AtmiRNET: a web-based resource for reconstructing regulatory networks of Arabidopsis microRNAs

Abstract

Compared with animal microRNAs (miRNAs), our limited knowledge of how miRNAs involve in significant biological processes in plants is still unclear. AtmiRNET is a novel resource geared toward plant scientists for reconstructing regulatory networks of Arabidopsis miRNAs. By means of highlighted miRNA studies in target recognition, functional enrichment of target genes, promoter identification and detection of cis- and trans-elements, AtmiRNET allows users to explore mechanisms of transcriptional regulation and miRNA functions in Arabidopsis thaliana, which are rarely investigated so far.
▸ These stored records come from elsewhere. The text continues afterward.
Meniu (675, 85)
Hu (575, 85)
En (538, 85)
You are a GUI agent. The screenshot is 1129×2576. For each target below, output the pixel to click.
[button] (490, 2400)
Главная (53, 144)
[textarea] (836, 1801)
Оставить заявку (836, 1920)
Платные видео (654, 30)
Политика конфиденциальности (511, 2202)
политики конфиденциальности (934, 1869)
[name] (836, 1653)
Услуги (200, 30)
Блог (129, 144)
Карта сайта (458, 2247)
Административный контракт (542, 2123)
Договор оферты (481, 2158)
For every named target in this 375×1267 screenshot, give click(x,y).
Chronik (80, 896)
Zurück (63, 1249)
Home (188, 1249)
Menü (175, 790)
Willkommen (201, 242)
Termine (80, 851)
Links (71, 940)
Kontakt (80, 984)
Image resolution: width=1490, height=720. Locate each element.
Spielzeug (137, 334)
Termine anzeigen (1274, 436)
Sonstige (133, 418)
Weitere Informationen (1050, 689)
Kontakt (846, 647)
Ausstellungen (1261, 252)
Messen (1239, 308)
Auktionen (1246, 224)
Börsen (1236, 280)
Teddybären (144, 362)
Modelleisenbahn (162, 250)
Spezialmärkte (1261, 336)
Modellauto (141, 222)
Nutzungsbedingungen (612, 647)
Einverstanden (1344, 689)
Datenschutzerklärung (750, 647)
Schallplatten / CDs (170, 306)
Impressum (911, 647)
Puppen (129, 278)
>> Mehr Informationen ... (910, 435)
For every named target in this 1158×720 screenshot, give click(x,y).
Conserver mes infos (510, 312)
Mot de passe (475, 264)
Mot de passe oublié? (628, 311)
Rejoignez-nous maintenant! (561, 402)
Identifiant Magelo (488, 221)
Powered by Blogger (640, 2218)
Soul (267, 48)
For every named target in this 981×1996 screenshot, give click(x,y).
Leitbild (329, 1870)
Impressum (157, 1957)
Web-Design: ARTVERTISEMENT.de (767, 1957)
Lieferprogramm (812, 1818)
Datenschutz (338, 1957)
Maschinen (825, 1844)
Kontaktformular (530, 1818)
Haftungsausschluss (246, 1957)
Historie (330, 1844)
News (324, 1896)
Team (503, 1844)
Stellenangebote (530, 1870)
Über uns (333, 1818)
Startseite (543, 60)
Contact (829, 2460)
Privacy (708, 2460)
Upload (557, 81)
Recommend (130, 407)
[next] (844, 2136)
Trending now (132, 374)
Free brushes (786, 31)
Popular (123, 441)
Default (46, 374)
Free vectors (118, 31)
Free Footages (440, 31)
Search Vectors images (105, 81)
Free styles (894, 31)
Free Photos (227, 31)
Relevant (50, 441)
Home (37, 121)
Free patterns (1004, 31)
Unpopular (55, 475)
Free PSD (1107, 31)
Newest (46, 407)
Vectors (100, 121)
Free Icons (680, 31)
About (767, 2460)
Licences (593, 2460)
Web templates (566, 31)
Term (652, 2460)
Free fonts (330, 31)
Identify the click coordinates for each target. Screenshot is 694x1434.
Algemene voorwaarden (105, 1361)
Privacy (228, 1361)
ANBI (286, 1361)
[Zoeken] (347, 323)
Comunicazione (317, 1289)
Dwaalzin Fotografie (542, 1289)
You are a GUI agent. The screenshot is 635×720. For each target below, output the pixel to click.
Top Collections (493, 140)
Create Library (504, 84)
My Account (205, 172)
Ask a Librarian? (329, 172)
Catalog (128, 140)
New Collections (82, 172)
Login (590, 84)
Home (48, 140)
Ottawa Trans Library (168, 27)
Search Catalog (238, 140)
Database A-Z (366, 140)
High-throughput next-generation sequencing datasets from transcriptional start sites (TSSs)-relevant experiments as well as five core promoter elements were collected to establish the support vector machine-based prediction model for Arabidopsis miRNA TSSs. Then, high-confidence transcription factors participate in transcriptional regulation of Arabidopsis miRNAs are provided based on statistical approach. Furthermore, both experimentally verified and putative miRNA-target interactions, whose validity was supported by the correlations between the expression levels of miRNAs and their targets, are elucidated for functional enrichment analysis. The inferred regulatory networks give users an intuitive insight into the pivotal roles of Arabidopsis miRNAs through the crosstalk between miRNA transcriptional regulation (upstream) and miRNA-mediate (downstream) gene circuits. The valuable information that is visually oriented in AtmiRNET recruits the scant understanding of plant miRNAs and will be useful (e.g. ABA-miR167c-auxin signaling pathway) for further research. Database URL: http://AtmiRNET.itps.ncku.edu.tw/

Figure 1.

The concept of AtmiRNET. AtmiRNET summarizes the means of up-to-date miRNA research focusing on target recognition, functional enrichment of targets, promoter identification, detection of cis- and trans- elements to infer regulatory networks of Arabidopsis miRNAs, which are effective to augment the understanding of miRNA functions and transcriptional regulation.

Figure 2.

TSS tags, histone modification of H3K9ac and H3K4me3, and core promoter motifs (Y patch, CA, Inr, GA and REG) are enriched around experimentally verified TSSs, whereas nucleosome H3 are declined. The vertical and horizontal axis represent the accumulative number of each feature (X 1000 ) and genomic location (from −5 to +5 kb relative to experimentally verified TSSs, window size = 200 bp) representatively.

Figure 3.

The workflow of TSS prediction model for Arabidopsis.

Figure 4.

Identification of ath-miR5630b TSS. Distribution of TSS-relevant evidence (including 4 high-throughput sequencing datasets and 5 core promoter motifs) is displayed in the 10 kb upstream of the ath-miR5630b precursor. The orange line and the pink rectangles represent the initiation of expressed sequence tags (ESTs) and conservation blocks, respectively. On the other hand, the red line denotes the representative TSS for ath-miR5630b (Rank 1), and the blue lines denote other TSS candidates of ath-miR5630b.

Figure 5.

The demonstration of search result for detecting cis- and trans- elements of ath-miR167c.

Figure 6.

Reconstruction of miR167c regulatory network.

Figure 7.

An inferred regulatory relation revolves around ath-miR167c. ABA-induced ABI5 and Myb-15 regulate miR167c, and miR167c targets ARF6 and ARF8.